Cons of this approach:

  • twice the filtering

  • there’s a lot of logic that needs to happen at the application level (conversion rates, sum, merge of the two queries)

2°) Use a javascript aggregation such as that:

function applyRate(current, time, revenue_local) {

// Resolve the first day of the month the current entry was created

var date = new Date(time);

date.setDate(01);

var startOfMonth = date.getTime();

// Currency conversion table (by first day of each month within a date range)

var rates = {

‘1420070400000’: 1.18,

‘1422748800000’: 1.22,

‘1425168000000’: 1.15,

‘1427846400000’: 1.19,

‘1430438400000’: 1.18,

‘1433116800000’: 1.22,

‘1435708800000’: 1.15,

‘1438387200000’: 1.19

};

var rate = rates[startOfMonth] || 1;

return current + (revenue_local * rate);

}

note: this sample is using montly conversion rates and doesn’t take into account the currency_id, but the idea is that we want to hardcode the conversion table in the function.

Pros of this approach:

  • all the aggregation happens in druid

Cons:

  • this sample query is 5x times slower than just making a simple sum, and the conversion table will be a lot bigger in real life, so I’m expecting worse performances

3°) Combine the previous approach with sub queries.
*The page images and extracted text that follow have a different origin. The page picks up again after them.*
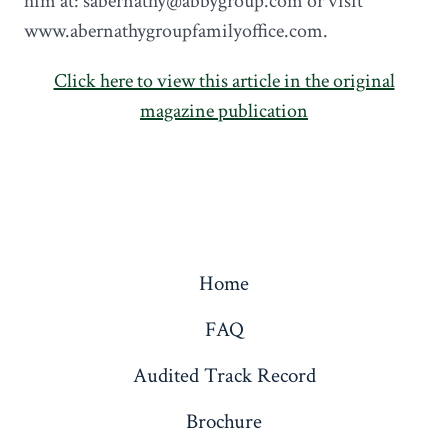
him at: sabernathy@abbygroup.com or visit
www.abernathygroupfamilyoffice.com.
Click here to view this article in the original
magazine publication
Home
FAQ
Audited Track Record
Brochure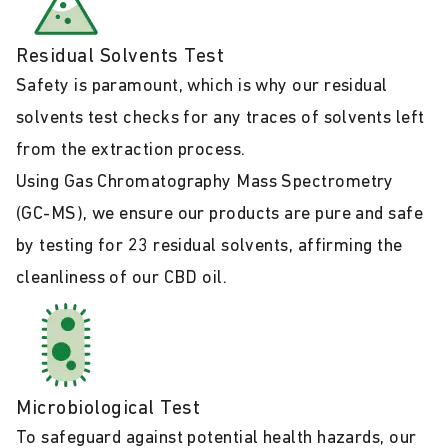
Residual Solvents Test
Safety is paramount, which is why our residual
solvents test checks for any traces of solvents left
from the extraction process.
Using Gas Chromatography Mass Spectrometry
(GC-MS), we ensure our products are pure and safe
by testing for 23 residual solvents, affirming the
cleanliness of our CBD oil.
Microbiological Test
To safeguard against potential health hazards, our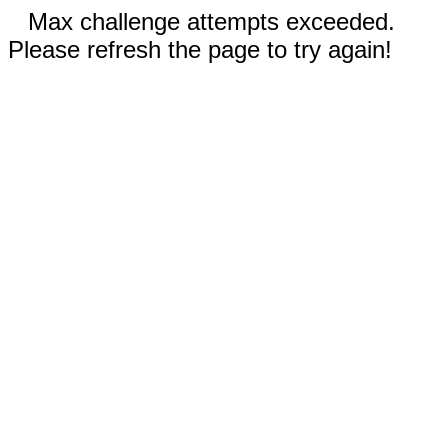
Max challenge attempts exceeded.
Please refresh the page to try again!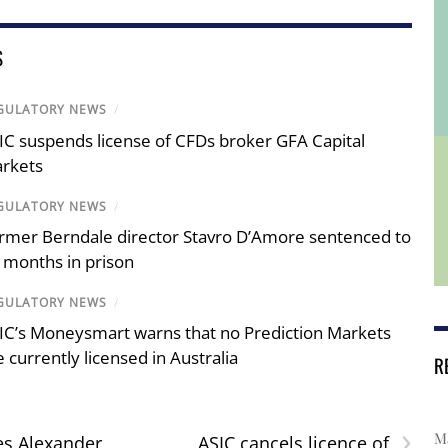
S
GULATORY NEWS
/
IC suspends license of CFDs broker GFA Capital
rkets
GULATORY NEWS
/
rmer Berndale director Stavro D’Amore sentenced to
 months in prison
GULATORY NEWS
/
IC’s Moneysmart warns that no Prediction Markets
e currently licensed in Australia
R
›
Ma
es Alexander
ASIC cancels licence of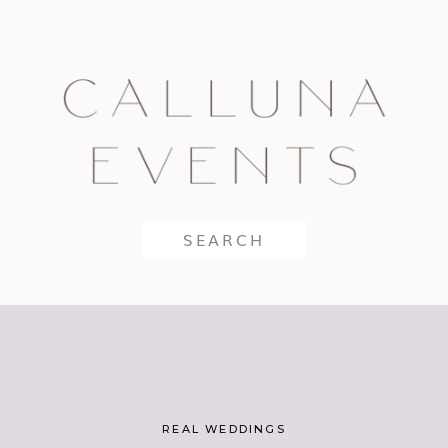
Search
for:
REAL WEDDINGS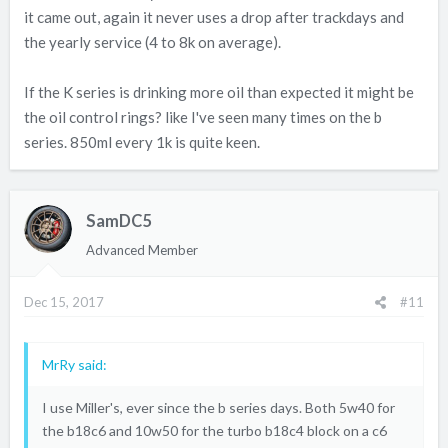
it came out, again it never uses a drop after trackdays and
the yearly service (4 to 8k on average).
If the K series is drinking more oil than expected it might be
the oil control rings? like I've seen many times on the b
series. 850ml every 1k is quite keen.
SamDC5
Advanced Member
Dec 15, 2017
#11
MrRy said:
I use Miller's, ever since the b series days. Both 5w40 for
the b18c6 and 10w50 for the turbo b18c4 block on a c6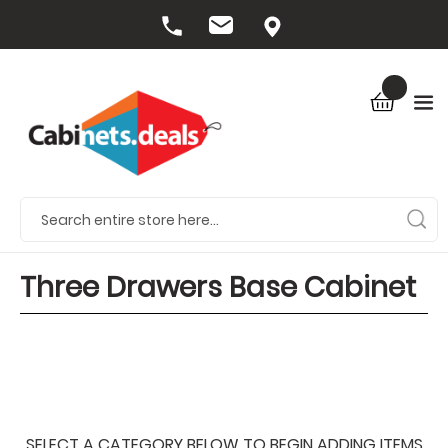
Three Drawers Base Cabinet
SELECT A CATEGORY BELOW TO BEGIN ADDING ITEMS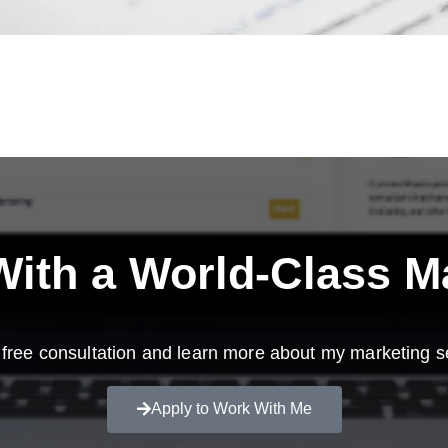
ith a
World-Class M
free consultation and learn more about my marketing s
Apply to Work With Me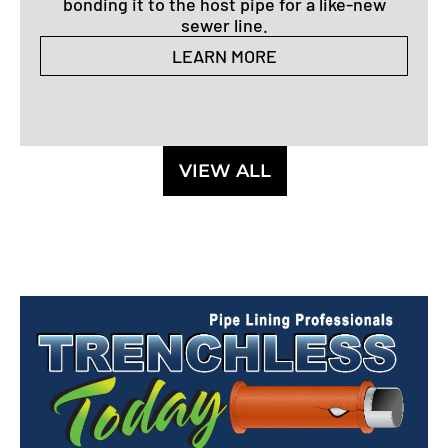
bonding it to the host pipe for a like-new
sewer line.
LEARN MORE
VIEW ALL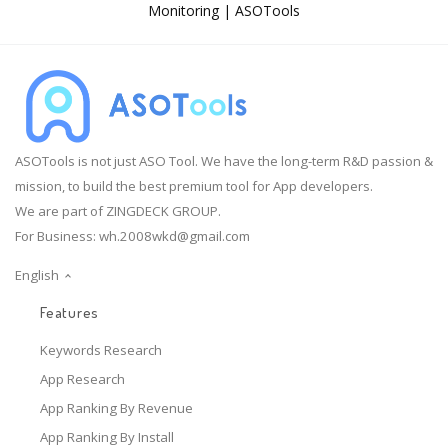
Monitoring | ASOTools
ASOTools is not just ASO Tool. We have the long-term R&D passion &
mission, to build the best premium tool for App developers.
We are part of ZINGDECK GROUP.
For Business:
wh.2008wkd@gmail.com
English
Features
Keywords Research
App Research
App Ranking By Revenue
App Ranking By Install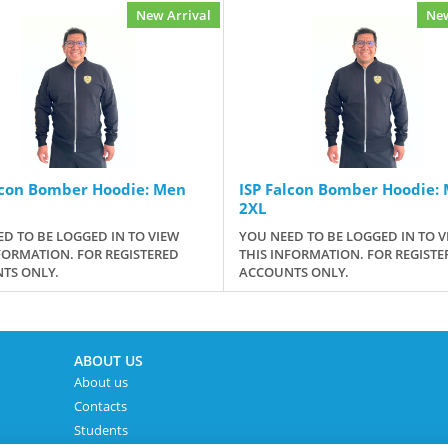
New Arrival
New
lcon Bomber Hoodie: Men
ISP Falcon Bomber Hoodie:
2XL
D TO BE LOGGED IN TO VIEW
YOU NEED TO BE LOGGED IN TO V
FORMATION. FOR REGISTERED
THIS INFORMATION. FOR REGISTE
TS ONLY.
ACCOUNTS ONLY.
ABOUT US
About us
Contacts
Students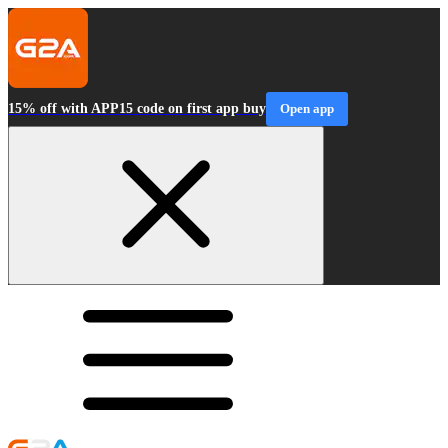
15% off with APP15 code on first app buy
Open app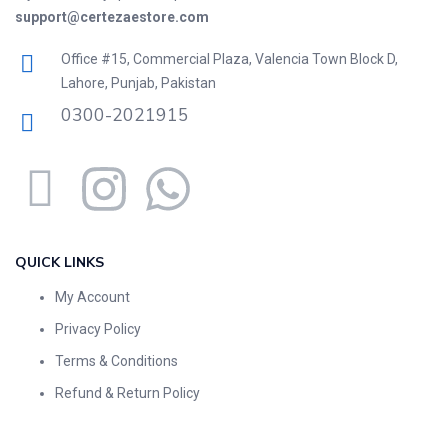
support@certezaestore.com
Office #15, Commercial Plaza, Valencia Town Block D,
Lahore, Punjab, Pakistan
0300-2021915
QUICK LINKS
My Account
Privacy Policy
Terms & Conditions
Refund & Return Policy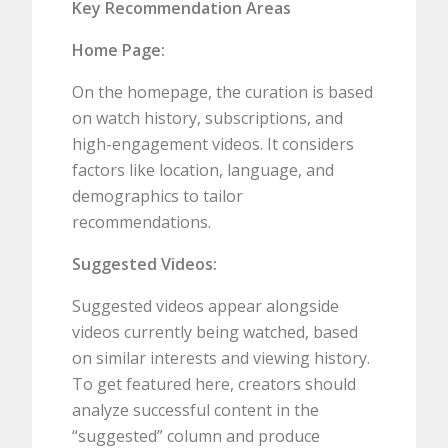
Key Recommendation Areas
Home Page:
On the homepage, the curation is based
on watch history, subscriptions, and
high-engagement videos. It considers
factors like location, language, and
demographics to tailor
recommendations.
Suggested Videos:
Suggested videos appear alongside
videos currently being watched, based
on similar interests and viewing history.
To get featured here, creators should
analyze successful content in the
“suggested” column and produce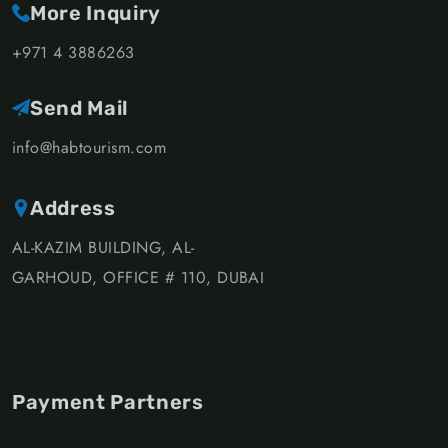
More Inquiry
+971 4 3886263
Send Mail
info@habtourism.com
Address
AL-KAZIM BUILDING, AL-
GARHOUD, OFFICE # 110, DUBAI
Payment Partners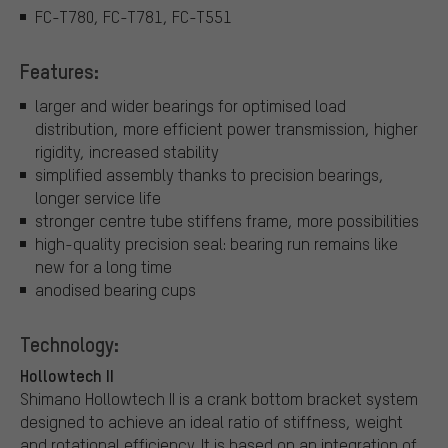
FC-T780, FC-T781, FC-T551
Features:
larger and wider bearings for optimised load
distribution, more efficient power transmission, higher
rigidity, increased stability
simplified assembly thanks to precision bearings,
longer service life
stronger centre tube stiffens frame, more possibilities
high-quality precision seal: bearing run remains like
new for a long time
anodised bearing cups
Technology:
Hollowtech II
Shimano Hollowtech II is a crank bottom bracket system
designed to achieve an ideal ratio of stiffness, weight
and rotational efficiency. It is based on an integration of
The idea would be to do a sub query that returns result by day, then apply another query on top of it with the end granularity that would have the javascript aggregation. That would limit the performance penalty of the javascript aggregation because instead of being applied on all rows, it will only be applied on 1 row/day/currency

Unfortunately that doesn’t work, because sub queries only work for group by. I also tried to write my query as a groupBy, but I can’t find a way to access the __time field in the aggregator. Here’s the query:

{

“queryType”: “groupBy”,

“dataSource”: {

“type”: “query”,

“query”: {

“queryType”: “groupBy”,

“dataSource”: “userflow”,

“granularity”: {“type”: “period”, “period”: “P1M” },

“dimension”: “client_id”,

“aggregations”: [

{

“type”: “longSum”,

“fieldName”: “revenue_local”,

“name”: “revenue_local”

}

],

“filter”: {

“type”: “selector”,

“dimension”: “client_id”,

“value”: 2255

},

“intervals”: [

“2014-08-01T00/2015-02-01T00”

]

}

},

“granularity”: “all”,

“aggregations”: [

{

“type”: “javascript”,

“name”: “convertedRevenue”,

“fieldNames”: [

“__time”, // DOESN’T SEEM TO WORK

“revenue_local”

],

“fnAggregate”: “function lol(e,t,a){var n=new Date(t);n.setDate(1);var r=n.getTime(),i={1420070400000:1.18,1422748800000:1.22,1425168000000:1.15,1427846400000:1.19,1430438400000:1.18,1433116800000:1.22,1435708800000:1.15,1438387200000:1.19},l=i[r]||1;return e+a*l}”,

“fnCombine”: “function(partialA, partialB) { return partialA + partialB; }”,

“fnReset”: “function() { return 0; }”

}

],

“intervals”: [

“2014-08-01T00/2015-02-01T00”

]

}

4°) Develop our own aggregator and/or support timeseries sub queries

Does anyone have a similar scenario? How do you handle it?

Thanks in advance,

Julien.

In Druid the most straight forward way to do this is at ETL time, where you supply the event as revenue_local(double), revenue_normal(double), currency_id(int), user_id(HLL). This is assuming you have some sort of normalizable base that you always want the currency expressed as.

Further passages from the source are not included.